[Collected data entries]
Start of Block

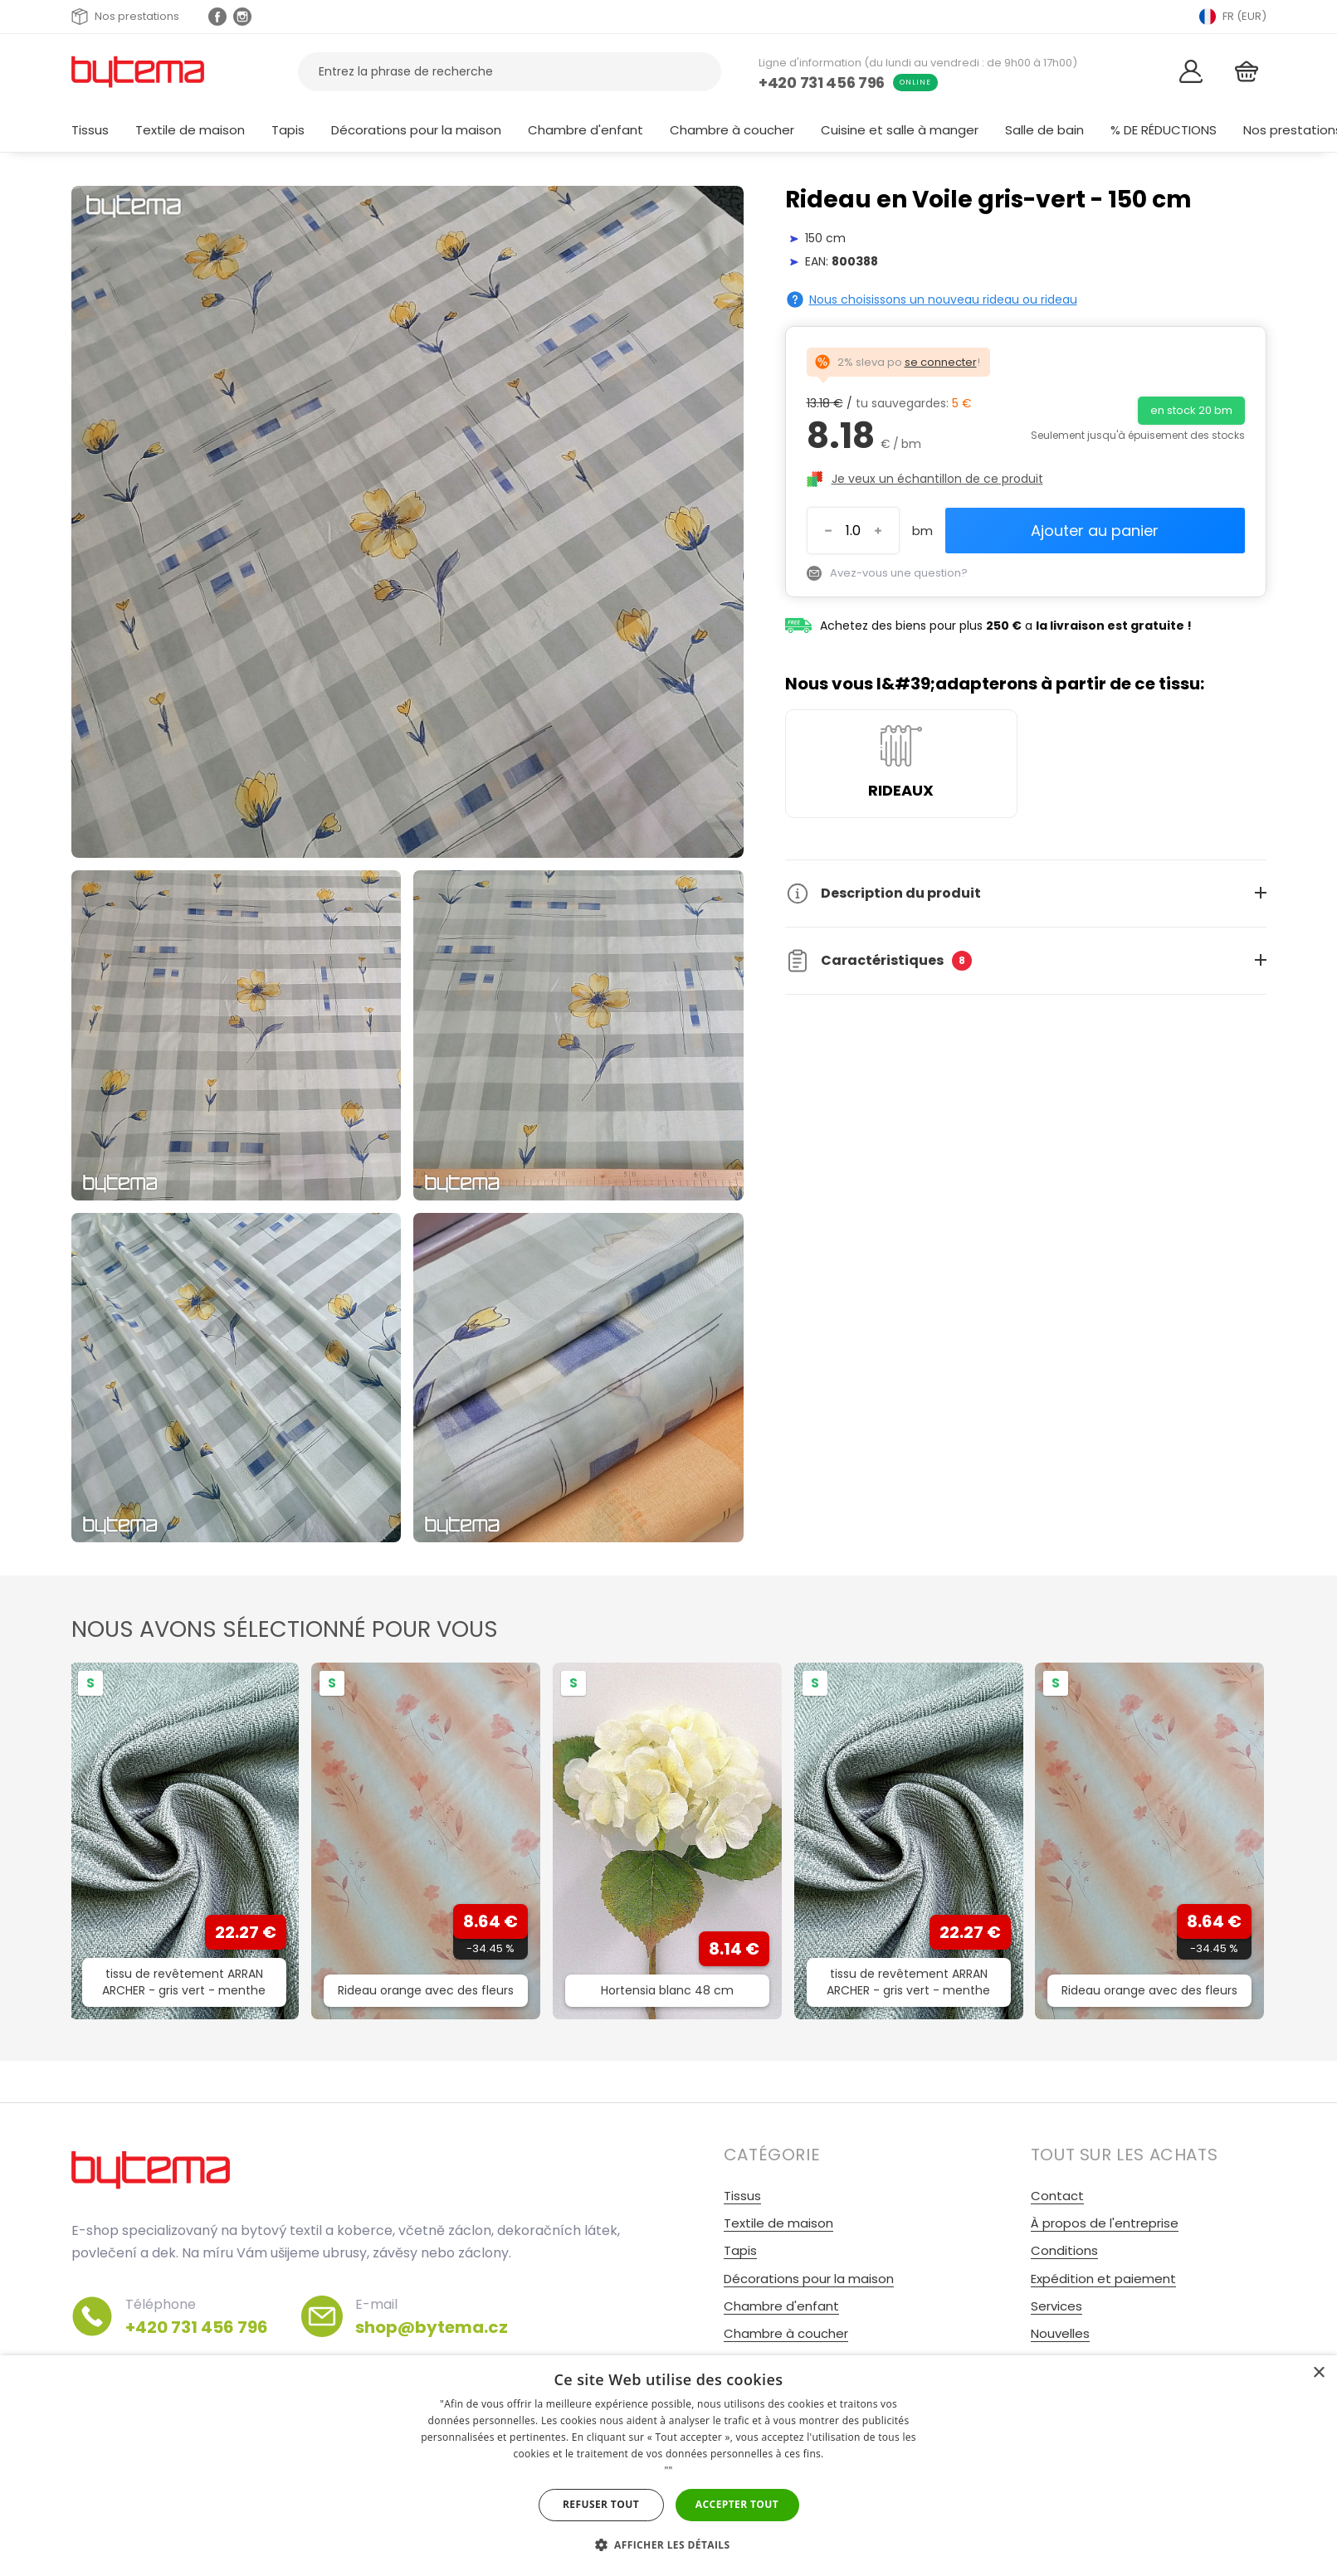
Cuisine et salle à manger (899, 130)
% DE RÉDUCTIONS (1163, 130)
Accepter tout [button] (736, 2504)
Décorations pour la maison (416, 130)
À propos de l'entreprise (1104, 2223)
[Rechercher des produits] (509, 71)
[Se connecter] (1191, 71)
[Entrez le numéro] (853, 530)
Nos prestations (125, 16)
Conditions (1064, 2250)
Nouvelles (1060, 2333)
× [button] (1318, 2373)
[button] (669, 2545)
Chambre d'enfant (585, 130)
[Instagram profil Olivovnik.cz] (242, 16)
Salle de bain (1044, 130)
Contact (1057, 2195)
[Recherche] (698, 72)
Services (1056, 2306)
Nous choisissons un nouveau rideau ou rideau (943, 299)
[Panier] (1246, 71)
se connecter (941, 362)
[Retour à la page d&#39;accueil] (137, 71)
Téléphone (196, 2316)
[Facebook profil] (217, 16)
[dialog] (668, 2465)
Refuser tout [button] (601, 2504)
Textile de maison (190, 130)
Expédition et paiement (1103, 2278)
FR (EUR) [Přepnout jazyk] (1232, 16)
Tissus (90, 130)
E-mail (431, 2316)
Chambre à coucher (732, 130)
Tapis (288, 130)
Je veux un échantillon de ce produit (937, 478)
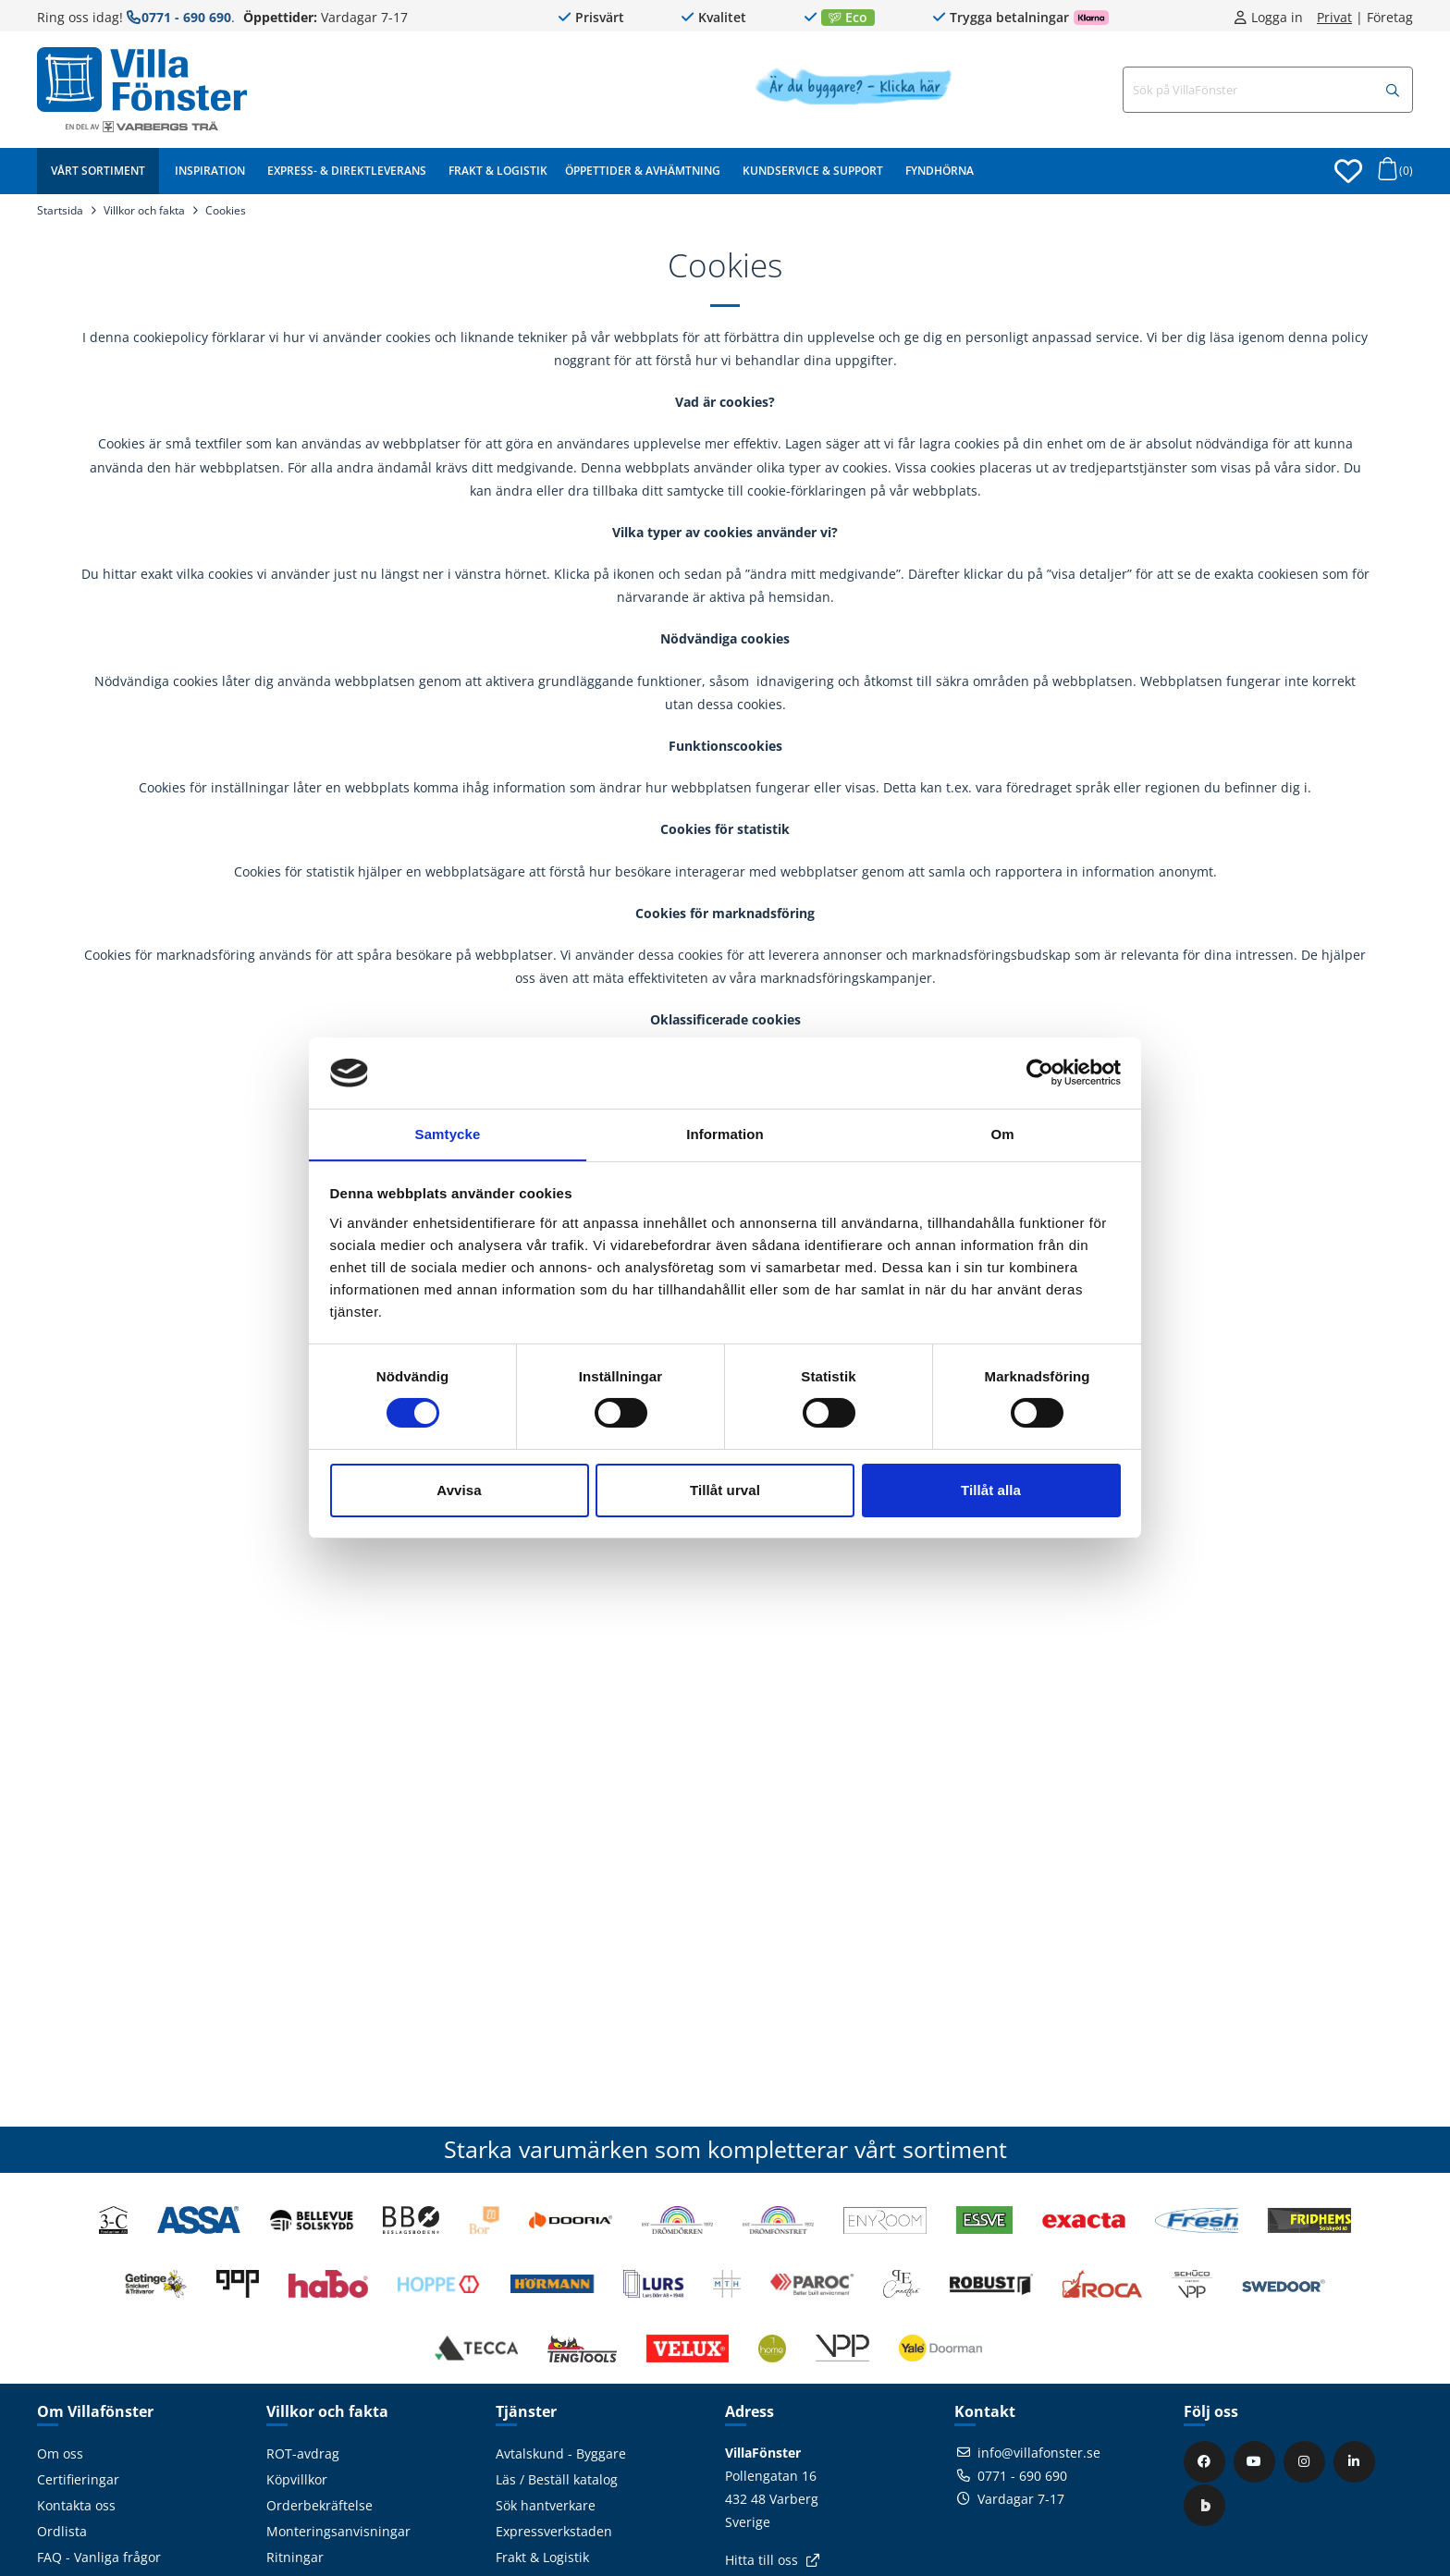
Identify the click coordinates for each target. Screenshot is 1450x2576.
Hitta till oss (761, 2560)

End of Block

* Problem details:
Give back, word for word, the lines from the one with "Je veux un échantillon" to the end of the records above, and no pictures.

* Exercise result:
Je veux un échantillon de ce produit (937, 478)
Identify the click coordinates for each target. Screenshot is 1450x2576.
Hitta till oss (761, 2560)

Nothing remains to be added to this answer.